* Exercise goal *
From the first line to the last, copy the material exactly and leave the pictures out.

* Collected data *
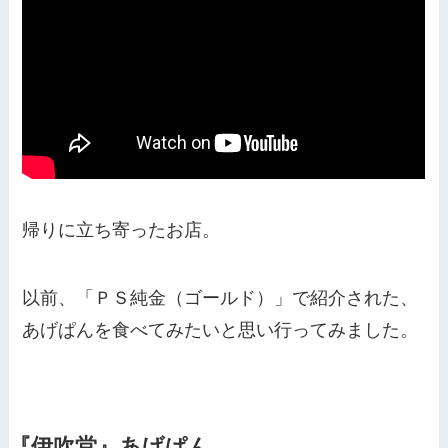
帰りに立ち寄ったお店。
以前、「ＰＳ純金（ゴールド）」で紹介された、
あげぱんを食べてみたいと思い行ってみました。
『伊吹堂』あげぱん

* Solution for this task *
帰りに立ち寄ったお店。
以前、「ＰＳ純金（ゴールド）」で紹介された、
あげぱんを食べてみたいと思い行ってみました。
『伊吹堂』あげぱん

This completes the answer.